Forgive me, I thought, but at this moment I would want to hide you, too. She was a spark of light and he wanted to keep her under a glass jar. He knew that if he let her go, the light would go out of his life. “Why don’t you just leave him?”

“Ha! Don’t you think I have? Three times. He came after me. Beat me black-and-blue. Plus I’ve got nowhere else to go.”

“That doesn’t make sense. You can go anywhere.”

“It’s all right for you to say. You have all of life in front of you. I’m stuck cleaning floors, stuck with
that
. Jesus, I’m being a boring bitch.”

“No, you’re not.”

“Change the subject.”

I took a breath and described my life at university. I told her that my life wasn’t very exciting, either, consisting of lectures in the daytime and drinking in the evening even though I wasn’t a great drinker.

“What sort of lectures?”

I didn’t know what to tell her. I started with some guff about William Faulkner, but then I trailed off. What could I say?
Sorry, you’re not allowed to go to university to know about Shakespeare and William Faulkner because you were born the wrong side of the tracks
. I supposed if she exhausted herself at night school for three years and starved herself for a further three she could do it.

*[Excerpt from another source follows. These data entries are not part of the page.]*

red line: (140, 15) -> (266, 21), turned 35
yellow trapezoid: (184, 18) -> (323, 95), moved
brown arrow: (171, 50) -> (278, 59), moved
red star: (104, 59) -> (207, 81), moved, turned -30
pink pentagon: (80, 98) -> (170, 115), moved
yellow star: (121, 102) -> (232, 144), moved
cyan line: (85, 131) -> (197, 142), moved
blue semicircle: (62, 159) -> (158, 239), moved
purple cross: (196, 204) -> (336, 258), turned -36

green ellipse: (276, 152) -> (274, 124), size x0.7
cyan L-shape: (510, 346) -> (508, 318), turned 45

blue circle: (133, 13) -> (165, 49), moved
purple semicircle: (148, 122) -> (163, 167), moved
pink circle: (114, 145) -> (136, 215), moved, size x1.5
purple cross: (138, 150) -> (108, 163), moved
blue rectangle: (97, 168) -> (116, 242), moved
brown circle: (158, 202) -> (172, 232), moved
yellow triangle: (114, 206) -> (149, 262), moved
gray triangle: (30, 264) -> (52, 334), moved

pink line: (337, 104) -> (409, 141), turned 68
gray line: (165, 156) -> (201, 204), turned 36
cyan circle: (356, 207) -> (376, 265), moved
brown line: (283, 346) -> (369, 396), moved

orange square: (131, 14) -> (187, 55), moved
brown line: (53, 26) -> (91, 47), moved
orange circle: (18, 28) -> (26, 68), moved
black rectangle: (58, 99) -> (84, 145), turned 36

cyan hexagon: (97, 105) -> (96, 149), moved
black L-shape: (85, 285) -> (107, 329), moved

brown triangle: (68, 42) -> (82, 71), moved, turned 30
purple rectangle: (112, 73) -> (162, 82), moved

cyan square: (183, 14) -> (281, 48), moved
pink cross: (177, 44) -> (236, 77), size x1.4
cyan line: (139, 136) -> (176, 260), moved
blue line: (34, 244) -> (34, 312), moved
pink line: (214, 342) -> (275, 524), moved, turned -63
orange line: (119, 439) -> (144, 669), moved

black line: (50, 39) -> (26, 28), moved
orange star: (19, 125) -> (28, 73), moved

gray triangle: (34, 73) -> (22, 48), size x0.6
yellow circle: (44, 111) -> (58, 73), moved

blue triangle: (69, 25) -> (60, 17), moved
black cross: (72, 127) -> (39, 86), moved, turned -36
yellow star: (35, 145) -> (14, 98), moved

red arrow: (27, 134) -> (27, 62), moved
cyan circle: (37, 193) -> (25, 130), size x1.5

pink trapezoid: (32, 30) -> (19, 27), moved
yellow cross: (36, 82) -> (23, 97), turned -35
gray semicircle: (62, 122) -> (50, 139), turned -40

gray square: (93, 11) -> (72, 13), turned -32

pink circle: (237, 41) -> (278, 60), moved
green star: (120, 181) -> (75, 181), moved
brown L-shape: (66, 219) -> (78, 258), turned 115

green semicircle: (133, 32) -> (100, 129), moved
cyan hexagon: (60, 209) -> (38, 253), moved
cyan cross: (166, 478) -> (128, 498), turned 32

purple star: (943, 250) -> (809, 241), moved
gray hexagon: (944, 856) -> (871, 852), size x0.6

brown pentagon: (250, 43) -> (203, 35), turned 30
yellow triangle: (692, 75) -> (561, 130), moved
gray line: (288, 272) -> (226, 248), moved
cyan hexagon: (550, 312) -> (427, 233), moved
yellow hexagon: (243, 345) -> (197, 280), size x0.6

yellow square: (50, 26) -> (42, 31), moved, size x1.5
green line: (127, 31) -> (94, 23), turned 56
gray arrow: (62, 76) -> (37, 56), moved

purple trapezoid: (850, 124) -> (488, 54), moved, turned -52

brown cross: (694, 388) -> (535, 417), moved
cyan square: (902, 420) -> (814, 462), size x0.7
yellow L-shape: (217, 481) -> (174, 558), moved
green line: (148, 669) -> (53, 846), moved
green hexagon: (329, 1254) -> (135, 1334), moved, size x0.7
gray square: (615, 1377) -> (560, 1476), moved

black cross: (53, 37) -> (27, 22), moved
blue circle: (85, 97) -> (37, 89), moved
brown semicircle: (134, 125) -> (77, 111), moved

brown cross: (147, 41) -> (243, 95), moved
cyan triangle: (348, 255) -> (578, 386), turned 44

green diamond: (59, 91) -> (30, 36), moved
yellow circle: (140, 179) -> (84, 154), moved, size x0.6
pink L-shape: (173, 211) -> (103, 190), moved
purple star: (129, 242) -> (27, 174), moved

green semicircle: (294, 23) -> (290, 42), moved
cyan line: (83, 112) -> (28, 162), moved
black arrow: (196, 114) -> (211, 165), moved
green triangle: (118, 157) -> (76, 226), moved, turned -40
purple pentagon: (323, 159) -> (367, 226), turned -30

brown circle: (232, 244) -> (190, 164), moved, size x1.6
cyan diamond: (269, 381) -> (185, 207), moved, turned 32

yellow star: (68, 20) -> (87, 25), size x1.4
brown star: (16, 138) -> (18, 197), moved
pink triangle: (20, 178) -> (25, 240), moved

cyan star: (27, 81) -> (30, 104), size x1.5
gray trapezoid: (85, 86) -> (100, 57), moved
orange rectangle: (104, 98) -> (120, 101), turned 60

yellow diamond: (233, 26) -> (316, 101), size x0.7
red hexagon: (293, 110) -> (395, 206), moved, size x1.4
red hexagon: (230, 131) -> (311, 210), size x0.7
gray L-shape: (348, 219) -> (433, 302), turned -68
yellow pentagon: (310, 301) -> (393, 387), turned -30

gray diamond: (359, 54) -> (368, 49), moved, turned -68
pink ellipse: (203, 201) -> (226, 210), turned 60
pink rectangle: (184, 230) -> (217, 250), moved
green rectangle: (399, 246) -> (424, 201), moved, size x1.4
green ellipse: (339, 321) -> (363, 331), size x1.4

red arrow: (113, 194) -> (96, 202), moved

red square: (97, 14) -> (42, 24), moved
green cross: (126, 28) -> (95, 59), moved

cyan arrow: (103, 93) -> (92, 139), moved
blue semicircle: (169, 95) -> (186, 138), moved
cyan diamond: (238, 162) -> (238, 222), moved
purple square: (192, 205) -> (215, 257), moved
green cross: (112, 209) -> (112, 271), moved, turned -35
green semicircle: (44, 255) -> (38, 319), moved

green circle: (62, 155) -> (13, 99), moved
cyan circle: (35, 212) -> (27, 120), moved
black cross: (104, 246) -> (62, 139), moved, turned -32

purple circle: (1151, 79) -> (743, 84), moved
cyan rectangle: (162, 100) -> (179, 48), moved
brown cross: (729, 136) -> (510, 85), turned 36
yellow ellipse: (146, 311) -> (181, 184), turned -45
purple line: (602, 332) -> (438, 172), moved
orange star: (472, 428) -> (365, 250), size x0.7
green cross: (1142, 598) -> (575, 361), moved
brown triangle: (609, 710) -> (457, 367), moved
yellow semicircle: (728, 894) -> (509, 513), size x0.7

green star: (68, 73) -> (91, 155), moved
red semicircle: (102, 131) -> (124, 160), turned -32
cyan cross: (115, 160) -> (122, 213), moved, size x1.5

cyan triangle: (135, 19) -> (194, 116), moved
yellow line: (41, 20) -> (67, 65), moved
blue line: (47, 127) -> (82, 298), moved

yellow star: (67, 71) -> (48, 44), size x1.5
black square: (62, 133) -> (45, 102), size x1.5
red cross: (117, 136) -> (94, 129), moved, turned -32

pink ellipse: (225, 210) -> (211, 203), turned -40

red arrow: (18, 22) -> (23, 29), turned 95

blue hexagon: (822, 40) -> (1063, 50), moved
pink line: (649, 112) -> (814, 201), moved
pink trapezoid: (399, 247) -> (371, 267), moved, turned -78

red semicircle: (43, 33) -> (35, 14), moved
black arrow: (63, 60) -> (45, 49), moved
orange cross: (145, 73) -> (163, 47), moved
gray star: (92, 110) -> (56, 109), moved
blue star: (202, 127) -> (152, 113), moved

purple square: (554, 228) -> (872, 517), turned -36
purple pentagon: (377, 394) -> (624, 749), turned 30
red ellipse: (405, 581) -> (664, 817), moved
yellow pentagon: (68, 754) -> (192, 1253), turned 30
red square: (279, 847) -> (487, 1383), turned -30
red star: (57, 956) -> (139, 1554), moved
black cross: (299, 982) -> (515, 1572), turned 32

She really could. But it wasn’t anywhere in her own expectation of herself.

“That all sounds rubbish,” she said. I was relieved that she didn’t want to hear any more about my university life.

The conversation returned to Colin and she told me how she’d met him.

“He rescued me,” she said.

She was fourteen and living in Chingford when Colin had “rescued” her. He was twelve years older than she was. She’d been in and out of foster care and ended up with a violent uncle who was getting ready to put her on the game. Her life back then was a kind of hell that she said I didn’t want to know about. Colin was handsome enough, he was strong, and he had his own flat. He took care of her. He took her away from the life she was living. She shacked up with him and carried on going to school for another year, cooking his breakfast, making his dinner, tidying his flat. She fell pregnant but it didn’t work out.

Colin was sometimes flush with money. He knew some bad people and she had a good idea where he was getting it. But it seemed exciting. Then Colin had to do a stretch in prison. It was lonely. She got some cleaning work in a pub to make ends meet. In the pub she got a little too friendly with one of the bar staff, a young man more her own age. Colin came out of prison and first he dealt with the young man and then he dealt with her. She ran away from him. He came after her, beat her again, and brought her home.